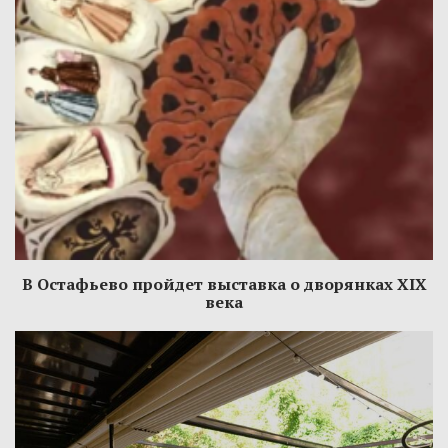
В Остафьево пройдет выставка о дворянках XIX
века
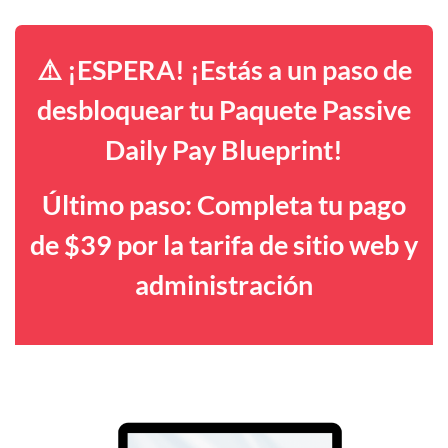
⚠️ ¡ESPERA! ¡Estás a un paso de
desbloquear tu Paquete Passive
Daily Pay Blueprint!
Último paso: Completa tu pago
de $39 por la tarifa de sitio web y
administración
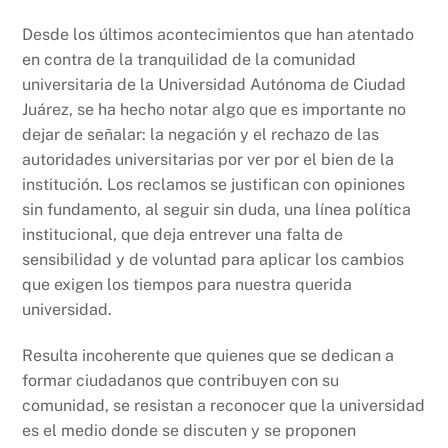
k
Desde los últimos acontecimientos que han atentado
en contra de la tranquilidad de la comunidad
universitaria de la Universidad Autónoma de Ciudad
Juárez, se ha hecho notar algo que es importante no
dejar de señalar: la negación y el rechazo de las
autoridades universitarias por ver por el bien de la
institución. Los reclamos se justifican con opiniones
sin fundamento, al seguir sin duda, una línea política
institucional, que deja entrever una falta de
sensibilidad y de voluntad para aplicar los cambios
que exigen los tiempos para nuestra querida
universidad.
Resulta incoherente que quienes que se dedican a
formar ciudadanos que contribuyen con su
comunidad, se resistan a reconocer que la universidad
es el medio donde se discuten y se proponen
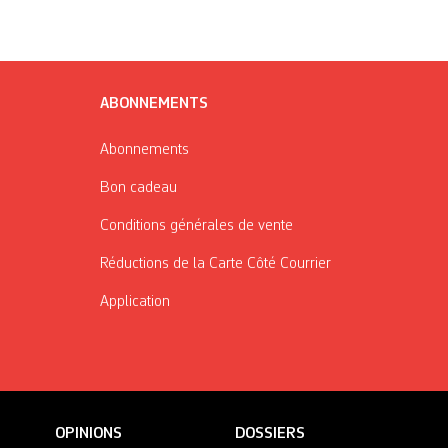
ABONNEMENTS
Abonnements
Bon cadeau
Conditions générales de vente
Réductions de la Carte Côté Courrier
Application
OPINIONS
DOSSIERS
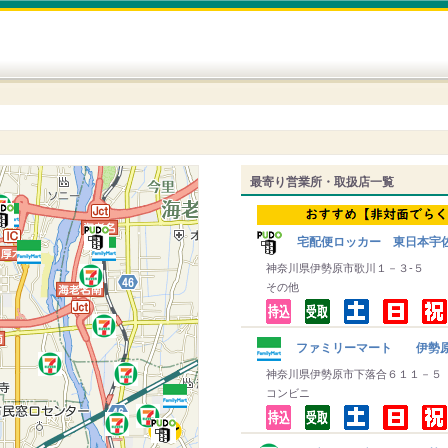
最寄り営業所・取扱店一覧
宅配便ロッカー 東日本宇佐
神奈川県伊勢原市歌川１－３‐５
その他
ファミリーマート 伊勢
神奈川県伊勢原市下落合６１１－５
コンビニ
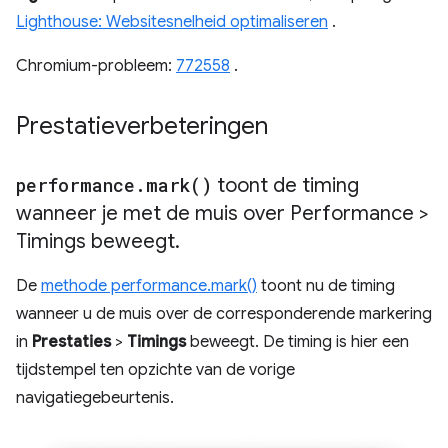
Lighthouse: Websitesnelheid optimaliseren
.
Chromium-probleem:
772558
.
Prestatieverbeteringen
performance
.
mark(
)
toont de timing
wanneer je met de muis over Performance >
Timings beweegt
.
De
methode performance.mark()
toont nu de timing
wanneer u de muis over de corresponderende markering
in
Prestaties
>
Timings
beweegt. De timing is hier een
tijdstempel ten opzichte van de vorige
navigatiegebeurtenis.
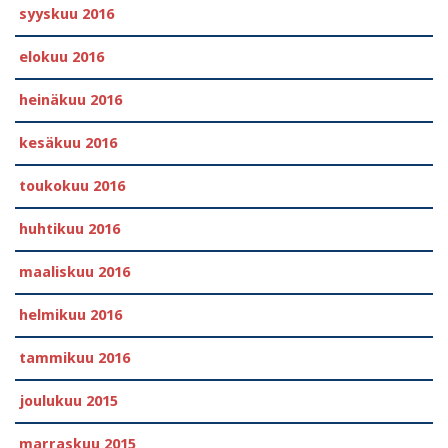
syyskuu 2016
elokuu 2016
heinäkuu 2016
kesäkuu 2016
toukokuu 2016
huhtikuu 2016
maaliskuu 2016
helmikuu 2016
tammikuu 2016
joulukuu 2015
marraskuu 2015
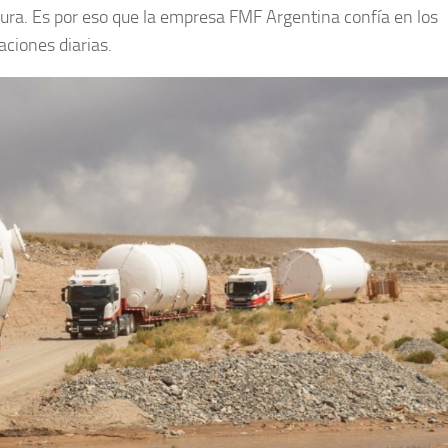
tura. Es por eso que la empresa FMF Argentina confía en los
ciones diarias.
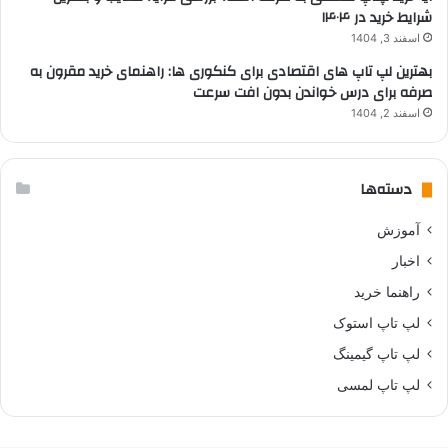
شرایط خرید در ۱۴۰۴
اسفند 3, 1404
بهترین لپ تاپ های اقتصادی برای کنکوری ها: راهنمای خرید مقرون به
صرفه برای درس خواندن بدون افت سرعت
اسفند 2, 1404
دسته‌ها
آموزش
اخبار
راهنما خرید
لپ تاپ استوک
لپ تاپ گیمینگ
لپ تاپ لمسی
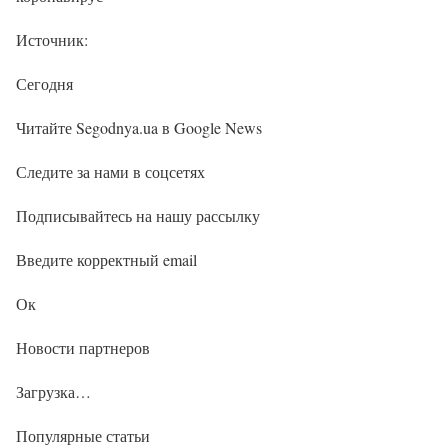
Источник:
Сегодня
Читайте Segodnya.ua в Google News
Следите за нами в соцсетях
Подписывайтесь на нашу рассылку
Введите корректный email
Ок
Новости партнеров
Загрузка…
Популярные статьи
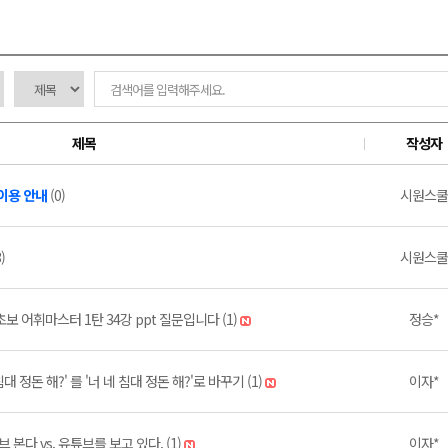
제목
작성자
 이용 안내
(0)
시원스쿨
)
시원스쿨
보 어휘마스터 1탄 34강 ppt 질문입니다 (1)
정승*
침대 정돈 해?' 를 '너 네 침대 정돈 해?'로 바꾸기 (1)
이자*
 본다 vs. 유튜브를 보고 있다. (1)
이자*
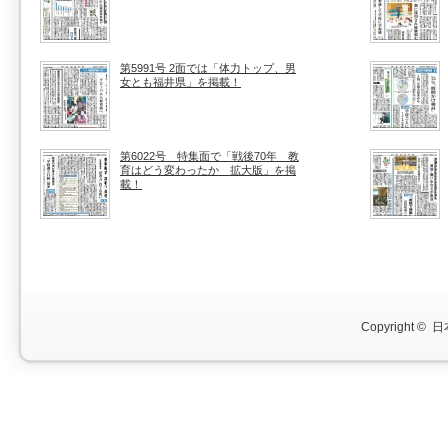
第5991号 2面では「体力トップ、男
女とも福井県」を掲載！
第6022号 特集面で「戦後70年 教
育はどう変わったか 拡大版」を掲
載！
Copyright ©
日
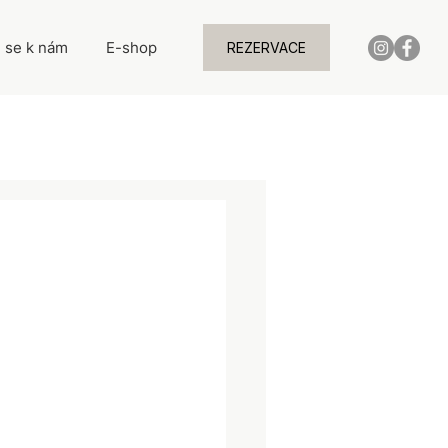
j se k nám
E-shop
REZERVACE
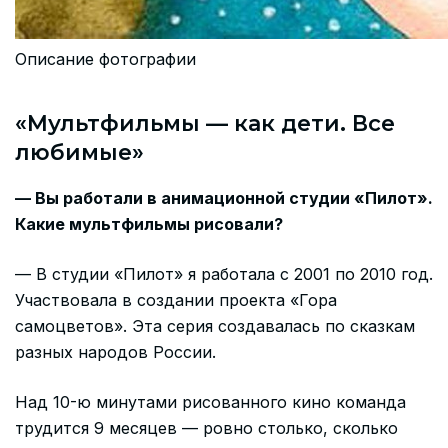
Описание фотографии
«Мультфильмы — как дети. Все
любимые»
— Вы работали в анимационной студии «Пилот».
Какие мультфильмы рисовали?
— В студии «Пилот» я работала с 2001 по 2010 год.
Участвовала в создании проекта «Гора
самоцветов». Эта серия создавалась по сказкам
разных народов России.
Над 10-ю минутами рисованного кино команда
трудится 9 месяцев — ровно столько, сколько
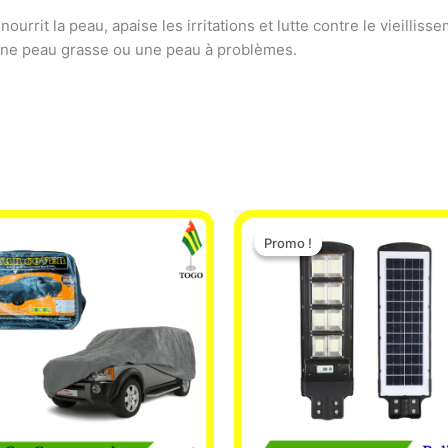
nourrit la peau, apaise les irritations et lutte contre le vieillisse
a une peau grasse ou une peau à problèmes.
Le
Le
prix
prix
Promo !
Promo !
initial
actuel
était :
est :
50.000 CFA.
35.000 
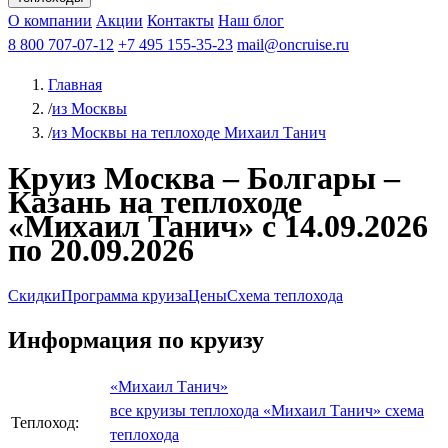
Чебоксары
Казань
Афанасий Никитин
О компании
В Нижний Новгород
из Волгограда
Акции
Октябрьская революция
Контакты
из Саратова
В Пермь
Наш блог
В Ростов-на-Дону
Все города
Константин
В
Рыбинск
Федин
8 800 707-07-12
Александр Свешников
На Соловки
+7 495 155-35-23
На Валаам
Иван
По Оке
mail@oncruise.ru
По Енисею
По Лене
По
Дону
Кулибин
По Волге
Кронштадт
Алдан
Павел
Главная
Миронов
А.С.Попов
Виссарион Белинский
Все теплоходы
/
из Москвы
/
из Москвы на теплоходе Михаил Танич
Круиз Москва – Болгары –
Казань на теплоходе
«Михаил Танич» с 14.09.2026
по 20.09.2026
Скидки
Программа круиза
Цены
Схема теплохода
Информация по круизу
«Михаил Танич»
все круизы теплохода «Михаил Танич»
схема
Теплоход:
теплохода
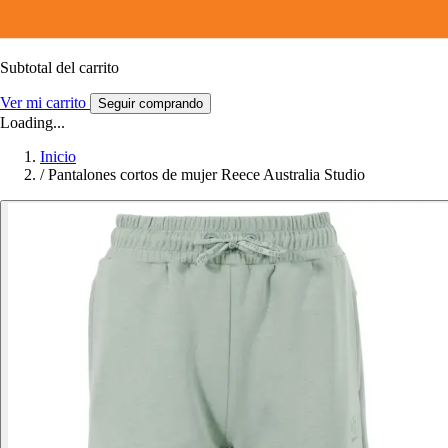
Subtotal del carrito
Ver mi carrito
Seguir comprando
Loading...
Inicio
/
Pantalones cortos de mujer Reece Australia Studio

^^^^

▸ **What is expected**
Give back the material exactly as written, from its first line to the line that contains "navigatiegebeurtenis.", and leave out the pictures.

▸ **Task answer**
В Остафьево пройдет выставка о дворянках XIX
века
⚠️ ¡ESPERA! ¡Estás a un paso de
desbloquear tu Paquete Passive
Daily Pay Blueprint!
Último paso: Completa tu pago
de $39 por la tarifa de sitio web y
administración
k
Desde los últimos acontecimientos que han atentado
en contra de la tranquilidad de la comunidad
universitaria de la Universidad Autónoma de Ciudad
Juárez, se ha hecho notar algo que es importante no
dejar de señalar: la negación y el rechazo de las
autoridades universitarias por ver por el bien de la
institución. Los reclamos se justifican con opiniones
sin fundamento, al seguir sin duda, una línea política
institucional, que deja entrever una falta de
sensibilidad y de voluntad para aplicar los cambios
que exigen los tiempos para nuestra querida
universidad.
Resulta incoherente que quienes que se dedican a
formar ciudadanos que contribuyen con su
comunidad, se resistan a reconocer que la universidad
es el medio donde se discuten y se proponen
ABONNEMENTS
Abonnements
Bon cadeau
Conditions générales de vente
Réductions de la Carte Côté Courrier
Application
OPINIONS
DOSSIERS
最寄り営業所・取扱店一覧
宅配便ロッカー 東日本宇佐
神奈川県伊勢原市歌川１－３‐５
その他
ファミリーマート 伊勢
神奈川県伊勢原市下落合６１１－５
コンビニ
Lighthouse: Websitesnelheid optimaliseren
.
Chromium-probleem:
772558
.
Prestatieverbeteringen
performance
.
mark(
)
toont de timing
wanneer je met de muis over Performance >
Timings beweegt
.
De
methode performance.mark()
toont nu de timing
wanneer u de muis over de corresponderende markering
in
Prestaties
>
Timings
beweegt. De timing is hier een
tijdstempel ten opzichte van de vorige
navigatiegebeurtenis.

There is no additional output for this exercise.